On the other hand, there’s a lot of stereotyping; the “coed” is the member of the collegiate team who has an accident in the kayaking portion of the race (not her two male companions), the Native American is stoic, they’re confronted by a bull moose in Canada, they just happen to mention Expo ’67 in Montreal, and the Canadian thugs are named Pierre and Jacque. (Actually, that last is par for the course when it comes to the Hardy Boys; they once faced a Canadian villain named Pierre Pierre. I wish to God I were making that up.) They also can’t get any English-language radio broadcasts, even close to the American border. That kind of stereotyping is par for the course, though.

And that’s not even mentioning that a) Frank and Joe think every incident that happens, over hundreds of miles of rugged, wilderness terrain among dozens of competitors, is sabotage (who can blame them?

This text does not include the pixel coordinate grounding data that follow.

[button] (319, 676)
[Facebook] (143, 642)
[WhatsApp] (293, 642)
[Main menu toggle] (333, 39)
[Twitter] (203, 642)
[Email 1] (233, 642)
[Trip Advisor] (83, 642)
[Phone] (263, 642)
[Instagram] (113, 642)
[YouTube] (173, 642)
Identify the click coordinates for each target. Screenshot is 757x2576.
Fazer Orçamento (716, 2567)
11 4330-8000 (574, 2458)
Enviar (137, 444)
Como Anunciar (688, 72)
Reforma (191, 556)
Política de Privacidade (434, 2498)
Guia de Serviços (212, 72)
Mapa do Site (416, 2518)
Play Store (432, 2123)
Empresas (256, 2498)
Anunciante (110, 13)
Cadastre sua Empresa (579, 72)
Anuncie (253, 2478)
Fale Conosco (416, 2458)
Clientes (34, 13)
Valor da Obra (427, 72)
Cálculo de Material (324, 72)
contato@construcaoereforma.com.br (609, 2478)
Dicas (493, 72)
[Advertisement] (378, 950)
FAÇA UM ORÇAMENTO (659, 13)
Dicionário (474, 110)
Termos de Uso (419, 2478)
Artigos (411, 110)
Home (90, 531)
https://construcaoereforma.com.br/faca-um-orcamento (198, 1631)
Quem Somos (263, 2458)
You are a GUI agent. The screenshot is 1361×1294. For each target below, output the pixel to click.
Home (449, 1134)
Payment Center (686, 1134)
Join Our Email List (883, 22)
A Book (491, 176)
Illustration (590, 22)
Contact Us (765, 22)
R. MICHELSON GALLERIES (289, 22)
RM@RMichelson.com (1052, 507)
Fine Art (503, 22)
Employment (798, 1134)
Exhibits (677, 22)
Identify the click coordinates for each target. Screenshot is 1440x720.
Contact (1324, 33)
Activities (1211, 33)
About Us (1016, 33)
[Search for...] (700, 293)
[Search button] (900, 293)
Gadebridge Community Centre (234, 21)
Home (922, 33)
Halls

It always has been before), and b) Frank and Joe have no real endurance problems when hiking (jogging with a backpack, really), mountain biking, rapelling, kayaking, and speed bicycling hundreds of miles through mountains, forests, and river rapids despite devoting most of their time to amateur detecting. It strains credulity past the breaking point, then repairs credulity just so it can break it again. And they don’t really do any investigating — there’s a nice chase scene in Montreal, but that’s about it. And the one time the author could show Chet and Jamal doing “support,” Frank and Joe handle it instead, transparently giving them a chance to fight the saboteur by themselves.

Grade: D-. If you thought the villains’ plot in The Melted Coins made no sense, well, have I got a book for you!